How can I use my organization’s GitLab CI infrastructure for a GitHub-hosted project?

Description

Many research software projects are hosted on GitHub to benefit from its large open-source community and collaboration features. However, GitHub’s free CI resources may be insufficient for complex research software that requires specialized hardware (GPUs, specific CPU architectures), extensive testing matrices, or simply more computational resources than the free tier provides. Organizations often have local GitLab instances with powerful runners and specialized hardware that could address these limitations.

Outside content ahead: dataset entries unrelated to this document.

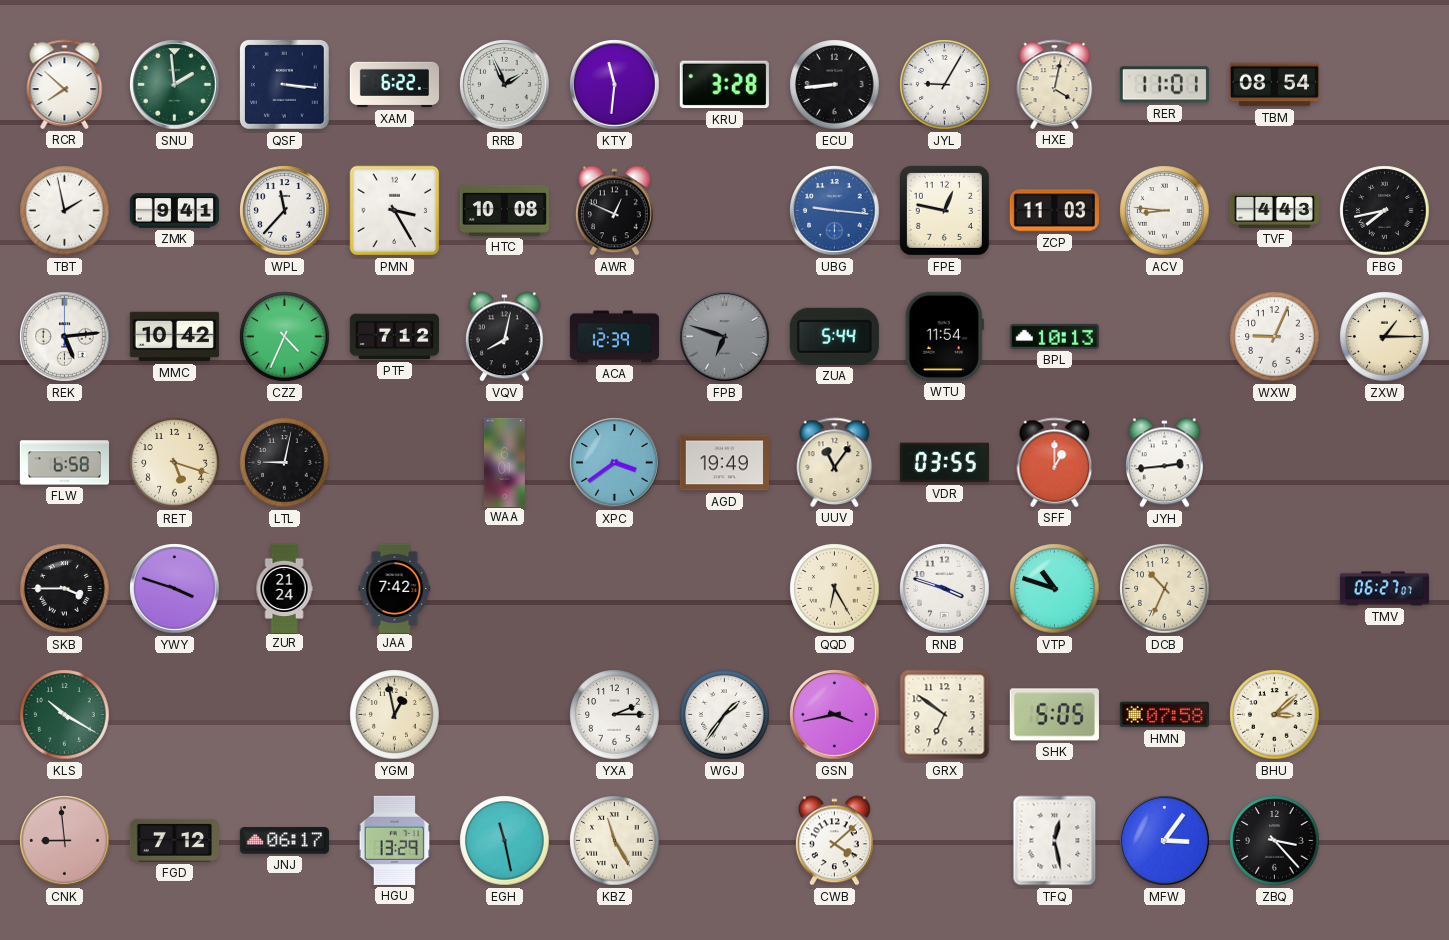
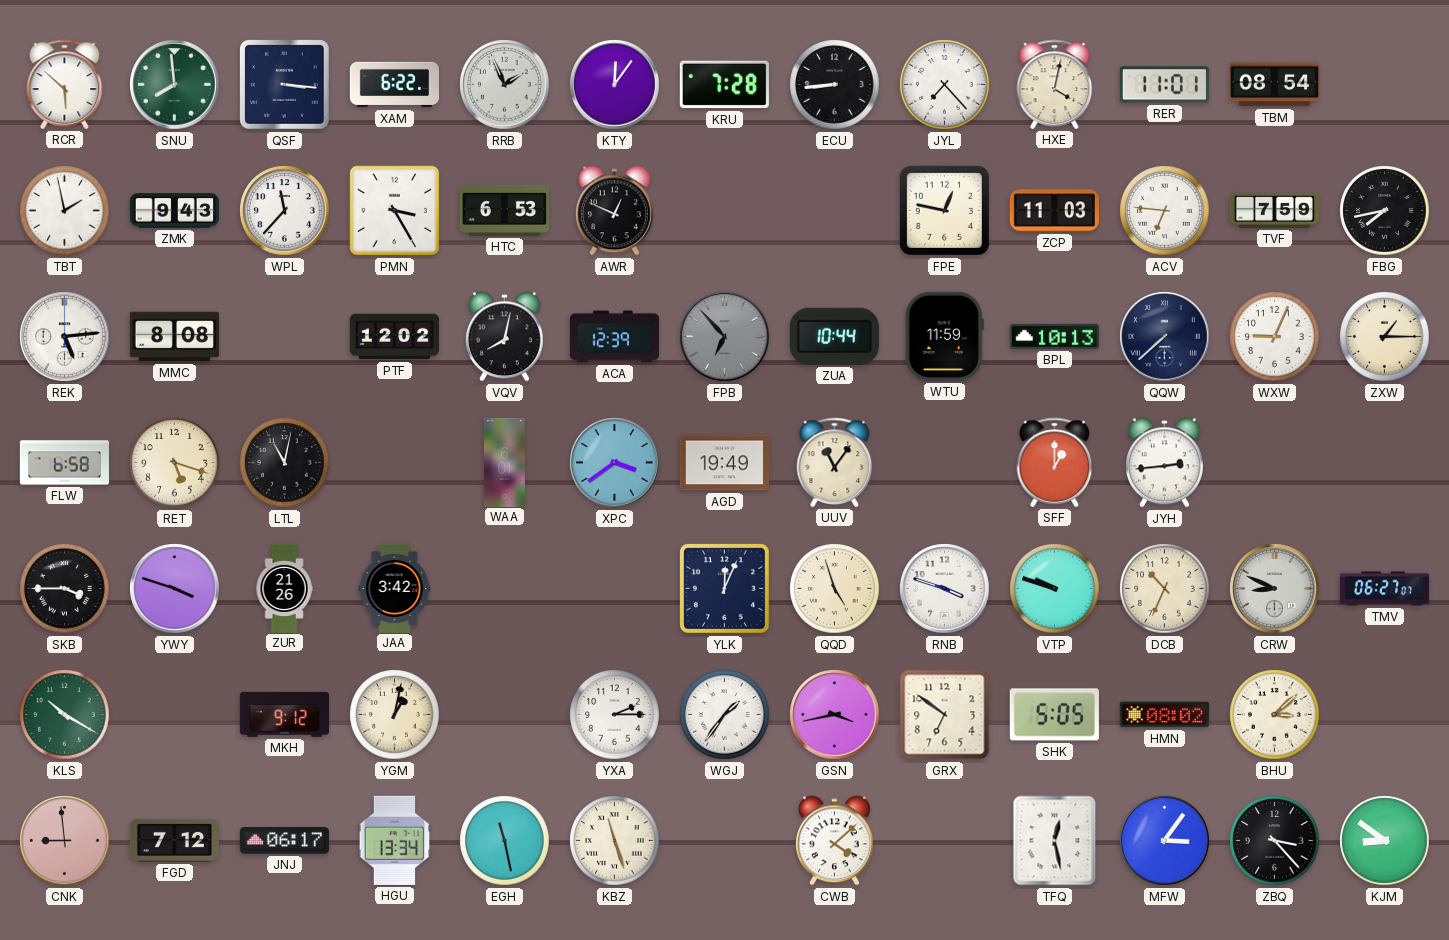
RCR: 7:52 -> 5:52
SNU: 1:59 -> 7:59
KTY: 11:31 -> 12:06
KRU: 3:28 -> 7:28
JYL: 9:05 -> 7:23
ZMK: 9:41 -> 9:43
HTC: 10:08 -> 6:53
UBG: 9:16 -> none
ACV: 8:46 -> 6:46
TVF: 4:43 -> 7:59
MMC: 10:42 -> 8:08
CZZ: 4:34 -> none
PTF: 7:12 -> 12:02
FPB: 6:48 -> 6:53
ZUA: 5:44 -> 10:44
WTU: 11:54 -> 11:59
QQW: none -> 7:38
LTL: 9:02 -> 11:02
VDR: 03:55 -> none
ZUR: 21:24 -> 21:26
JAA: 7:42 -> 3:42
YLK: none -> 12:04
QQD: 6:25 -> 4:57
VTP: 10:48 -> 9:48
CRW: none -> 8:49
MKH: none -> 9:12
YGM: 12:58 -> 1:02
HMN: 07:58 -> 08:02
HGU: 13:29 -> 13:34
KBZ: 11:25 -> 11:27
KJM: none -> 8:51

Research projects like PIConGPU and Alpaka demonstrate this challenge perfectly. These projects require testing across multiple hardware configurations and extensive parameter combinations that exceed GitHub’s free tier capabilities, yet benefit from GitHub’s collaborative ecosystem for open-source development.

Considerations

  • Resource limitations on GitHub: Free GitHub Actions have monthly limits and lack access to specialized hardware like GPUs or alternative CPU architectures required for performance-portable research software
  • Available local infrastructure: Your organization may have GitLab CI/CD runners with specialized hardware including multiple CPU architectures (ARM, Power, AMD, Intel), GPUs (NVIDIA, AMD), HPC systems, or different operating systems (macOS, Windows)
  • Fork contribution workflow: Contributors often work from forks, which complicates direct integration with external CI systems, especially important for open-source research projects with distributed contributors
  • GitLab Premium limitations: GitLab’s native GitHub integration requires Premium edition and has limitations with fork pull requests, making it unsuitable for many research organizations
  • Security considerations: External contributors need access to CI results without compromising internal infrastructure security
  • Webhook reliability: Ensuring consistent communication between GitHub events and GitLab CI execution
  • Status reporting complexity: Maintaining clear CI status visibility on GitHub while running on external infrastructure

Solutions

Repository Mirroring Infrastructure

  • Implement GitLab native project mirroring: Configure GitLab to automatically synchronize your GitHub repository to a local GitLab instance. See GitLab repository mirroring documentation for setup instructions. Initially mirror only local branches to maintain security and avoid unnecessary synchronization of all external forks. Note that GitLab’s native mirroring requires push access to the source repository, which means you need either a deploy key or personal access token with write permissions to the GitHub repository.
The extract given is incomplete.